Restoring the Body’s Ability to Heal Itself

Interest and support are flowing to research that will restore cell function 

Controlled cellular reprogramming is getting long-overdue attention as a powerful strategy to help fight the effects of aging. The interest is encouraging because it can help us reach the day when we restore the body’s ability to heal itself.

One reason why the body breaks down as people age is that the cellular epigenome undergoes modifications that compromise DNA methylation – the mechanism used by cells to control gene expression. Gene expression is what enables the body to destroy damaged cells, produce new cells and replace and repair damaged tissue.

An article in the journal Nature Biotechnology discusses the growing interest in companies seeking to create anti-aging interventions that restore cellular function by reprogramming a cell’s epigenome.

The interest is dramatic. Altos Labs recently launched with $3 billion in funding, NewLimit launched with $105 million in support from a single founder, and Calico Labs has multi-billion-dollar support from Google’s parent, Alphabet, and pharmaceutical company AbbVie.

Methuselah Foundation is thrilled by the interest. We have focused on epigenetic reprogramming since 2018, when we made the founding investment in Turn Biotechnologies, a company devoted to precisely reprogramming the epigenome to restore cellular capabilities that are often lost as a person ages.

The challenge of epigenetic reprogramming is to carefully control the process.  Too much reprogramming – using transcription factors to rejuvenate a somatic cell – and the cell can become a pluripotent embryonic cell, which can form tumors.
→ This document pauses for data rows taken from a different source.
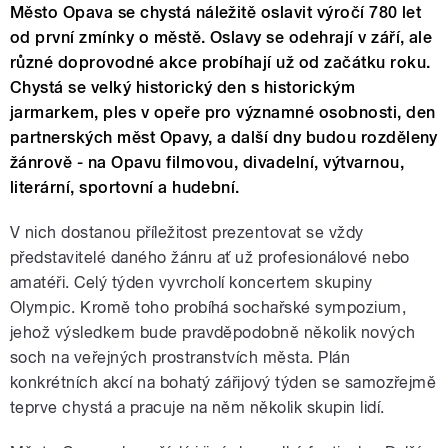
Město Opava se chystá náležitě oslavit výročí 780 let
od první zmínky o městě. Oslavy se odehrají v září, ale
různé doprovodné akce probíhají už od začátku roku.
Chystá se velký historický den s historickým
jarmarkem, ples v opeře pro významné osobnosti, den
partnerských měst Opavy, a další dny budou rozděleny
žánrově - na Opavu filmovou, divadelní, výtvarnou,
literární, sportovní a hudební.
V nich dostanou příležitost prezentovat se vždy
představitelé daného žánru ať už profesionálové nebo
amatéři. Celý týden vyvrcholí koncertem skupiny
Olympic. Kromě toho probíhá sochařské sympozium,
jehož výsledkem bude pravděpodobně několik nových
soch na veřejných prostranstvích města. Plán
konkrétních akcí na bohatý zářijový týden se samozřejmě
teprve chystá a pracuje na něm několik skupin lidí.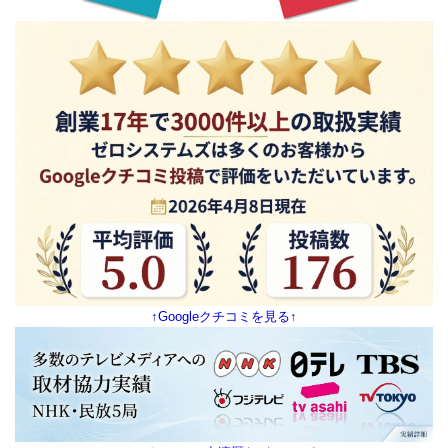
↑Googleクチコミを見る↑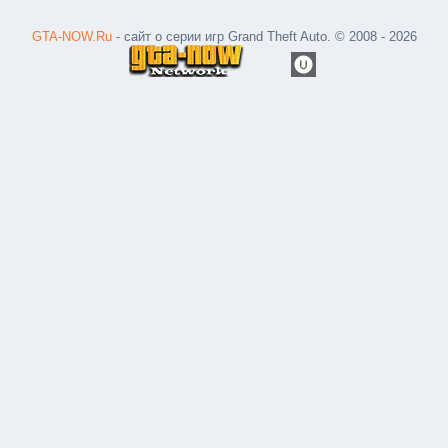
GTA-NOW.Ru
- сайт о серии игр Grand Theft Auto. © 2008 - 2026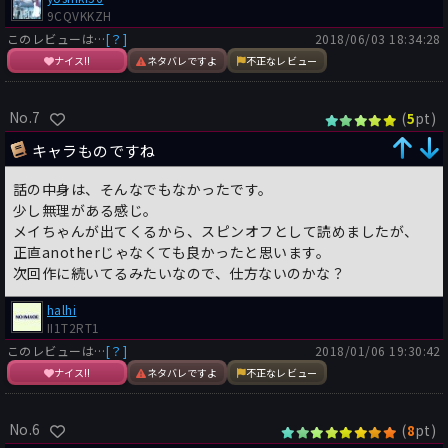
9CQVKKZH
このレビューは…
[？]
2018/06/03 18:34:28
ナイス!!
ネタバレですよ
不正なレビュー
No.7
(
pt)
5
キャラものですね
話の中身は、そんなでもなかったです。
少し無理がある感じ。
メイちゃんが出てくるから、スピンオフとして読めましたが、
正直anotherじゃなくても良かったと思います。
次回作に続いてるみたいなので、仕方ないのかな？
halhi
II1T2RT1
このレビューは…
[？]
2018/01/06 19:30:42
ナイス!!
ネタバレですよ
不正なレビュー
No.6
(
pt)
8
Too little reprogramming, and the cell’s function does not improve.

We bet on Turn’s approach to the problem. Turn’s co-founder Vittorio Sebastiano and his team showed that mRNA-based expression of the four Yamanaka transcription factors, plus two accessory factors to boost reprogramming efficiency, could reverse epigenetic and inflammatory signatures and restore regenerative potential in cultured fibroblasts, endothelial cells and chondrocytes from aged people.

Much remains to be done before therapies can actually help restore cell function, but the growing interest in epigenetic reprogramming can only speed our progress.